A sialic acid-specific O-acetylesterase in human erythrocytes: possible identity with esterase D, the genetic marker of retinoblastomas and Wilson disease.

A Varki, E Muchmore, S Diaz
PMCID: PMC322974  PMID: 3456572

Abstract

The "nonspecific" esterases are a family of enzymes that were originally identified because of their reaction with synthetic O-acetyl ester substrates. While the electrophoretic polymorphisms of these enzymes have been extremely useful for genetic studies, their biological functions have remained completely unknown. Esterase D is characterized by its reactivity with 4-methylumbelliferyl acetate.

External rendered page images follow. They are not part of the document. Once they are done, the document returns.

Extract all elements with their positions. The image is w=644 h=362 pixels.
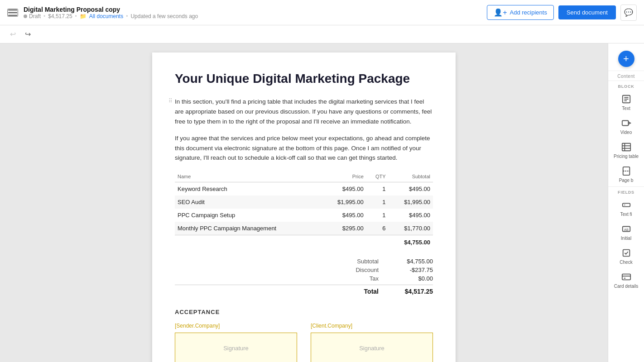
tax-label: Tax: [333, 275, 388, 282]
sender-col: [Sender.Company] Signature MM / DD / YYY…: [175, 323, 297, 362]
row-subtotal-3: $1,770.00: [389, 222, 433, 235]
sender-signature-box[interactable]: Signature: [175, 333, 297, 362]
doc-title-section: Digital Marketing Proposal copy Draft • …: [24, 6, 198, 19]
row-subtotal-2: $495.00: [389, 209, 433, 222]
block-label: BLOCK: [618, 84, 634, 89]
subtotal-row: Subtotal $4,755.00: [175, 258, 433, 265]
row-price-1: $1,995.00: [322, 195, 366, 209]
updated-label: Updated a few seconds ago: [130, 13, 198, 19]
draft-circle-icon: [24, 14, 27, 18]
row-price-3: $295.00: [322, 222, 366, 235]
checkbox-icon: [621, 248, 631, 258]
svg-rect-5: [622, 143, 630, 151]
row-qty-0: 1: [366, 182, 389, 195]
sidebar-item-text-field[interactable]: Text fi: [608, 196, 644, 220]
svg-rect-4: [622, 121, 628, 126]
content-label: Content: [617, 74, 635, 79]
row-price-0: $495.00: [322, 182, 366, 195]
row-qty-1: 1: [366, 195, 389, 209]
paragraph-1: In this section, you'll find a pricing t…: [175, 97, 433, 126]
content-section-title: Content: [608, 71, 644, 81]
subtotal-value: $4,755.00: [388, 258, 433, 265]
checkbox-label: Check: [620, 260, 632, 265]
price-label: $4,517.25: [48, 13, 72, 19]
sidebar-item-checkbox[interactable]: Check: [608, 244, 644, 268]
fields-section-title: FIELDS: [608, 186, 644, 196]
toolbar: ↩ ↪: [0, 25, 644, 43]
intro-section: ⠿ In this section, you'll find a pricing…: [175, 97, 433, 163]
sidebar-item-card-details[interactable]: Card details: [608, 268, 644, 292]
meta-dot-3: •: [126, 13, 128, 19]
discount-row: Discount -$237.75: [175, 267, 433, 273]
meta-dot-2: •: [75, 13, 77, 19]
tax-row: Tax $0.00: [175, 275, 433, 282]
pricing-table-label: Pricing table: [614, 154, 639, 159]
chat-icon-button[interactable]: 💬: [620, 5, 637, 21]
drag-handle-icon[interactable]: ⠿: [168, 97, 173, 105]
redo-button[interactable]: ↪: [22, 28, 34, 40]
page-break-icon: [621, 166, 631, 176]
doc-meta: Draft • $4,517.25 • 📁 All documents • Up…: [24, 13, 198, 19]
svg-rect-11: [622, 203, 630, 206]
svg-rect-15: [623, 250, 630, 257]
sender-signature-placeholder: Signature: [223, 345, 249, 352]
row-name-1: SEO Audit: [175, 195, 322, 209]
client-col: [Client.Company] Signature MM / DD / YYY…: [311, 323, 433, 362]
meta-dot-1: •: [43, 13, 45, 19]
video-block-label: Video: [620, 130, 632, 135]
chat-icon: 💬: [624, 8, 633, 17]
row-name-2: PPC Campaign Setup: [175, 209, 322, 222]
discount-value: -$237.75: [388, 267, 433, 273]
pricing-table-icon: [621, 142, 631, 152]
sidebar-item-pricing-table[interactable]: Pricing table: [608, 138, 644, 162]
col-header-name: Name: [175, 172, 322, 182]
fields-label: FIELDS: [618, 190, 634, 195]
row-subtotal-0: $495.00: [389, 182, 433, 195]
table-total-label: [175, 235, 389, 249]
main-area: Your Unique Digital Marketing Package ⠿ …: [0, 43, 644, 362]
tax-value: $0.00: [388, 275, 433, 282]
row-subtotal-1: $1,995.00: [389, 195, 433, 209]
table-row: Keyword Research $495.00 1 $495.00: [175, 182, 433, 195]
topbar: Digital Marketing Proposal copy Draft • …: [0, 0, 644, 25]
topbar-actions: 👤+ Add recipients Send document 💬: [487, 5, 637, 21]
row-name-3: Monthly PPC Campaign Management: [175, 222, 322, 235]
folder-icon: 📁: [80, 13, 87, 19]
row-qty-3: 6: [366, 222, 389, 235]
add-block-button[interactable]: +: [618, 51, 634, 67]
sidebar-item-initials[interactable]: AB Initial: [608, 220, 644, 244]
row-name-0: Keyword Research: [175, 182, 322, 195]
paragraph-2: If you agree that the services and price…: [175, 133, 433, 163]
sidebar-item-video[interactable]: Video: [608, 114, 644, 138]
undo-button[interactable]: ↩: [7, 28, 19, 40]
subtotal-label: Subtotal: [333, 258, 388, 265]
svg-rect-16: [622, 274, 630, 280]
doc-title: Digital Marketing Proposal copy: [24, 6, 198, 13]
card-details-label: Card details: [614, 284, 638, 289]
sidebar-item-page-break[interactable]: Page b: [608, 162, 644, 186]
menu-button[interactable]: [7, 9, 18, 17]
total-row: Total $4,517.25: [175, 285, 433, 295]
acceptance-columns: [Sender.Company] Signature MM / DD / YYY…: [175, 323, 433, 362]
send-document-button[interactable]: Send document: [558, 5, 616, 19]
add-recipients-label: Add recipients: [510, 9, 547, 16]
text-block-label: Text: [622, 106, 630, 111]
client-company-label: [Client.Company]: [311, 323, 433, 329]
draft-label: Draft: [29, 13, 41, 19]
table-row: Monthly PPC Campaign Management $295.00 …: [175, 222, 433, 235]
canvas-area[interactable]: Your Unique Digital Marketing Package ⠿ …: [0, 43, 608, 362]
document-page: Your Unique Digital Marketing Package ⠿ …: [152, 52, 456, 362]
undo-icon: ↩: [10, 30, 16, 38]
all-docs-link[interactable]: All documents: [89, 13, 123, 19]
acceptance-title: ACCEPTANCE: [175, 309, 433, 315]
draft-badge: Draft: [24, 13, 41, 19]
total-label: Total: [333, 288, 388, 295]
row-price-2: $495.00: [322, 209, 366, 222]
client-signature-box[interactable]: Signature: [311, 333, 433, 362]
table-row: PPC Campaign Setup $495.00 1 $495.00: [175, 209, 433, 222]
add-recipients-button[interactable]: 👤+ Add recipients: [487, 5, 554, 20]
col-header-subtotal: Subtotal: [389, 172, 433, 182]
text-field-icon: [621, 200, 631, 210]
summary-section: Subtotal $4,755.00 Discount -$237.75 Tax…: [175, 258, 433, 295]
sidebar-item-text[interactable]: Text: [608, 90, 644, 114]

This enzyme has recently been of particular interest because of its tight linkage to the putative recessive gene causing retinoblastomas, and to the recessive gene causing Wilson disease. We describe here the partial purification of a human erythrocyte esterase that appears to be highly specific for O-acetylated sialic acids. We next present evidence that suggests that esterase D is identical to this sialic acid-specific O-acetylesterase. First, both activities copurify from human erythrocyte lysates through several different purification steps, each of which use different principles of separation. Second, both activities show a remarkably similar profile of inhibition with a variety of different agents. Third, they both show a nearly identical heat-inactivation profile. This cytosolic sialic acid-specific O-acetylesterase appears to be involved in the "recycling" of O-acetylated sialic acid molecules. Thus, esterase D may be the first nonspecific esterase for which a specific biological role can be predicted.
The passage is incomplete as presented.